Mountain, de Jennifer Peedom, me plonge dans un océan de perplexité. D'accord, le film est visuellement magnifique. Vraiment. C'est un régal pour les mirettes, de la première à la dernière seconde. Des drones ont sans doute été utilisés en nombre pour capturer de telles images et ces engins portaient en eux des caméras dernier cri. Il devait y avoir de véritables maîtres aux commandes, des techniciens hors pair, capables de les diriger avec une fluidité et une délicatesse impressionnantes, pour des trajectoires époustouflantes et des angles ahurissants. Il y a quelques passages proprement vertigineux, qui feraient peut-être pâlir des gars comme Fulvio Mariani ou Gerhard Baur, bref, tous ces types vaillants et courageux qui, jadis, n'hésitaient pas à chausser les crampons pour torcher des plans impossibles en très haute altitude et sur les pics les plus dangereux de la planète. L'australienne Jennifer Peedom a notamment collaboré avec le photographe et grimpeur turco-américain Renan Ozturk pour aboutir à un tel résultat. Mountain est rempli à ras bord d'images saisissantes qui nous scotchent à notre fauteuil et nous laissent bouche bée. C'est en pleine cohérence avec le sujet même de ce documentaire qui veut interroger le pouvoir de fascination des montagnes et se montre ainsi capable de provoquer cette fascination chez le spectateur, médusé.
A la vue de ce spectacle sensationnel, on se sent comme un peu moins confinés, quand nous sommes contraints à l'être, et nous avons envie de partir aux quatre coins du globe, dès que ce sera de nouveau permis. Pour les écoutilles aussi, le film est un délice, grâce à sa bande-son aux petits oignons que l'on doit à l'Orchestre Philharmonique de Sydney, sous la direction de Richard Tognetti (qui avait participé à la musique du chef d'œuvre de Peter Weir, Master & Commander). Les musiciens, que les premières secondes nous montrent s'installer ensemble derrière leurs chevalets et leurs instruments, paraissent jouer en direct, collant de plus près à chaque mouvement d'appareil, épousant le rythme des images choisies par la réalisatrice. Du travail d'orfèvre. La voix d'un Willem Dafoe également très appliqué ne gâche rien à l'affaire : en off, l'acteur déclame un texte parfois assez inspiré et beau que l'on doit en partie à l'écrivain britannique Robert Macfarlane (de larges extraits sont issus de son propre bouquin intitulé Mountains of the Mind : A History of a Fascination). Bref, Jennifer Peedom a su s'entourer et nous a effectivement concocté un film de toute beauté.
Si je devais choisir une paire de films en guise d'écran de veille, Mountain en ferait forcément partie.

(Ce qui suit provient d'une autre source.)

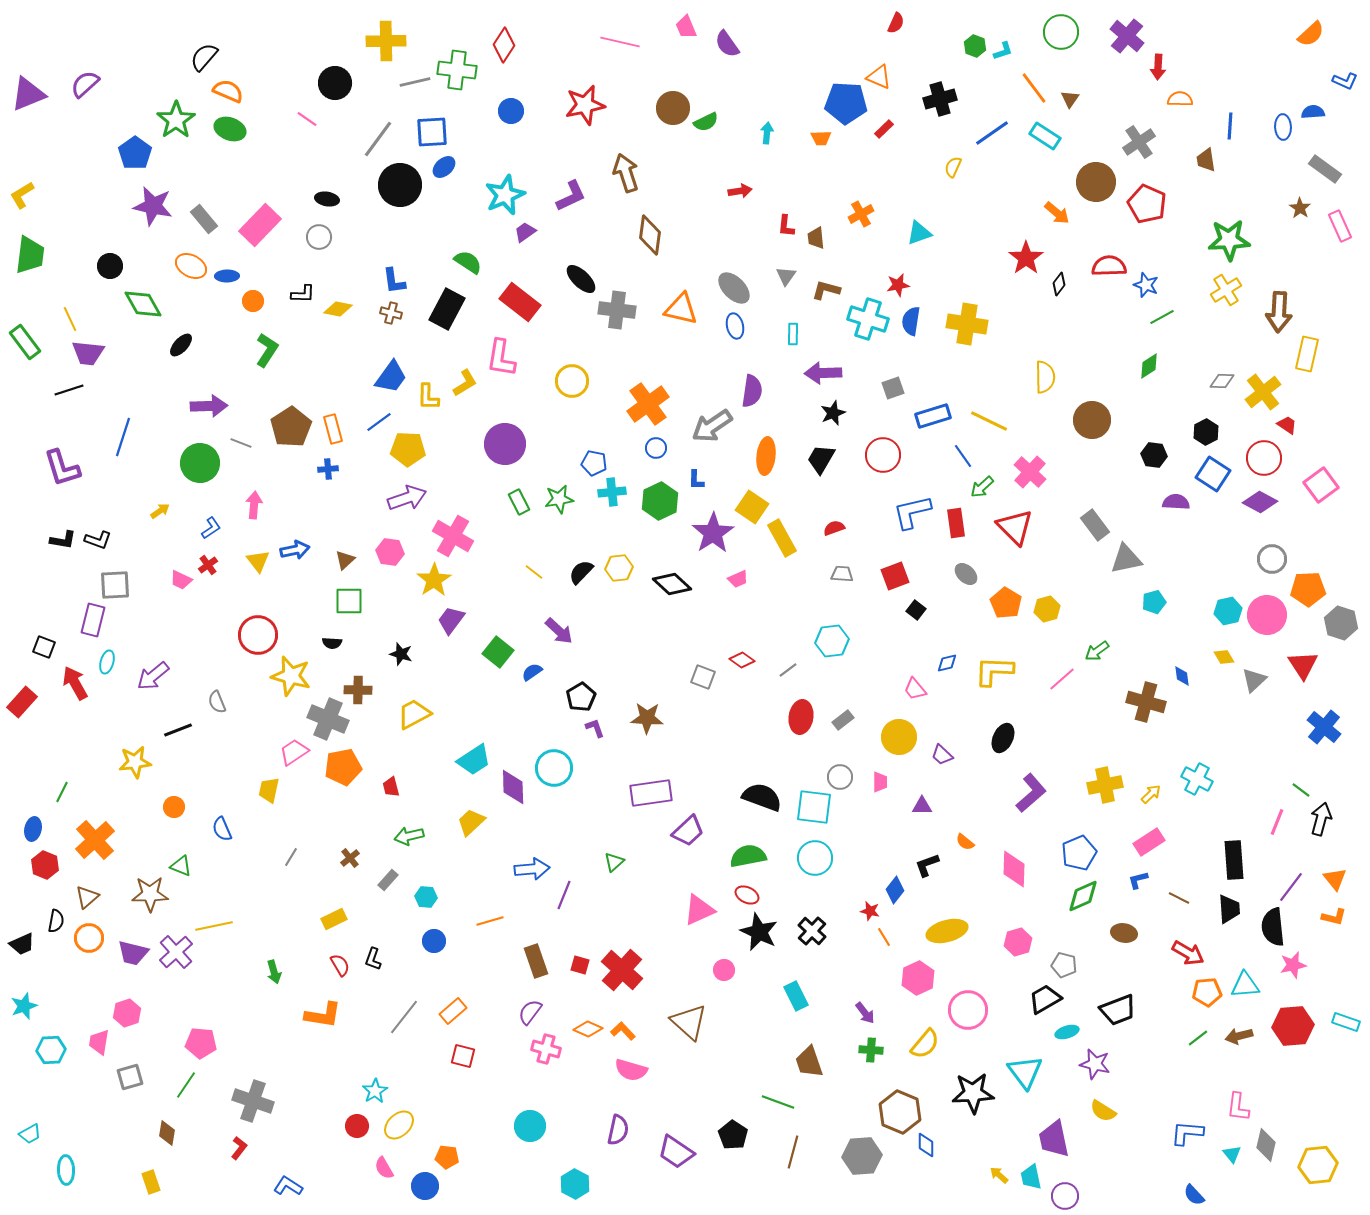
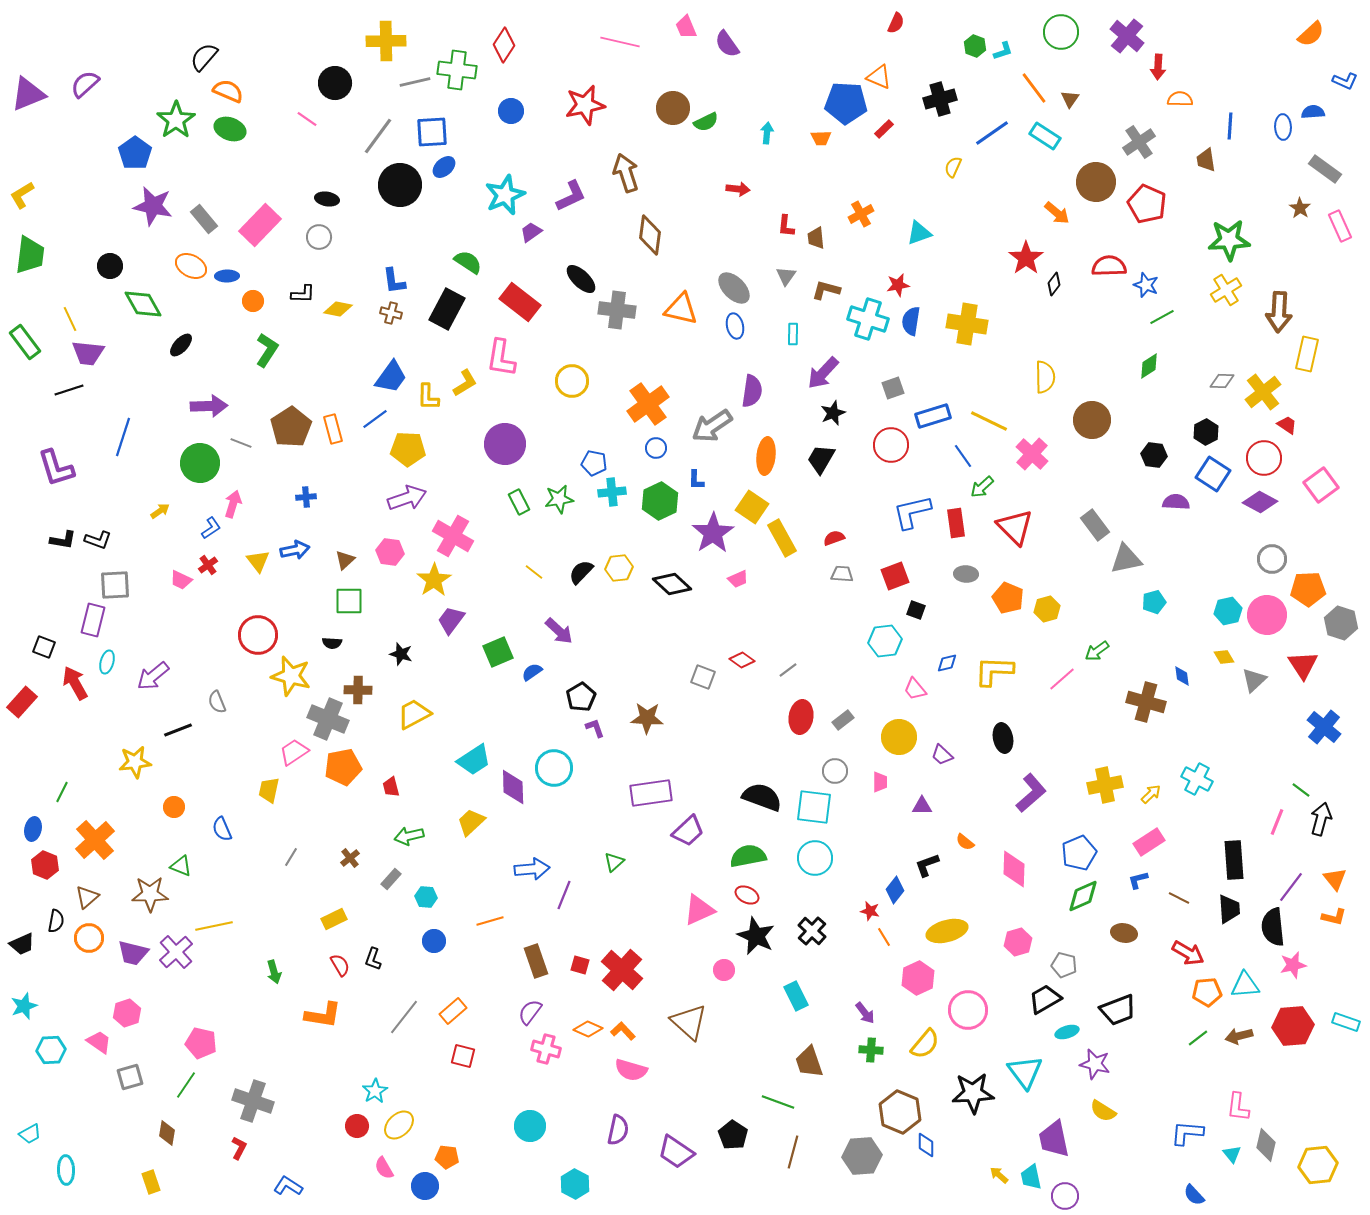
gray line at (378, 139): moved 3 px up
red arrow at (740, 191): moved 2 px left, 2 px up; rotated 15 degrees clockwise
purple trapezoid at (525, 232): moved 6 px right
black diamond at (1059, 284): moved 5 px left
purple arrow at (823, 373): rotated 45 degrees counterclockwise
blue line at (379, 422): moved 4 px left, 3 px up
red circle at (883, 455): moved 8 px right, 10 px up
purple L-shape at (62, 468): moved 6 px left
blue cross at (328, 469): moved 22 px left, 28 px down
pink cross at (1030, 472): moved 2 px right, 18 px up
pink arrow at (254, 505): moved 21 px left, 1 px up; rotated 12 degrees clockwise
red semicircle at (834, 528): moved 10 px down
gray ellipse at (966, 574): rotated 40 degrees counterclockwise
orange pentagon at (1006, 603): moved 2 px right, 5 px up; rotated 8 degrees counterclockwise
black square at (916, 610): rotated 18 degrees counterclockwise
cyan hexagon at (832, 641): moved 53 px right
green square at (498, 652): rotated 28 degrees clockwise
black ellipse at (1003, 738): rotated 36 degrees counterclockwise
gray circle at (840, 777): moved 5 px left, 6 px up
gray rectangle at (388, 880): moved 3 px right, 1 px up
black star at (759, 932): moved 3 px left, 4 px down
pink trapezoid at (99, 1042): rotated 116 degrees clockwise
pink pentagon at (201, 1043): rotated 8 degrees clockwise
red L-shape at (239, 1148): rotated 10 degrees counterclockwise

Quelques bémols tout de même, y compris sur le plan formel, pourtant si étourdissant de prime abord. Il y a, au milieu de toute cette belle symphonie montagnarde qui procure un plaisir visuel et auditif indéniable, un passage que j'ai trouvé fort déplaisant et laid. De mauvais goût, disons-le tout net. Dans sa volonté de démontrer la supériorité de la Nature en général et des montagnes en particulier, Jennifer Peedom tombe dans le sensationnalisme de bas étage en nous proposant une triste succession de chutes et d'accidents en haute ou moyenne altitude, parfois capturés à la GoPro, ce qui jure cruellement avec l'esthétique si soignée de l'ensemble. On doit ainsi supporter quelques plans en supercontreplongée hideux où des tocards dont la caméra est riftée à la glotte apparaissent tout déformés, encore plus moches qu'ils ne le sont au naturel, et en très grande difficulté après avoir osé un mouvement audacieux ou tout simplement fait preuve d'une maladresse qui aurait pu leur être fatale... "Qui aurait pu" seulement car, bien sûr, aucun mort n'est à déplorer (même si j'ai de gros doutes pour l'un d'entre eux qui, s'il est encore parmi nous, est un véritable miraculé !). Tout cela reste bien sage et calibré. Quitte à nous livrer une parenthèse enchantée de ce genre-là, autant y aller à fond et nous montrer des horreurs, de terribles tragédies. Bref, cette séquence pitoyable n'apporte rien de bon et ne satisfera même pas les aficionados de snuff movies. C'est moche et inutile.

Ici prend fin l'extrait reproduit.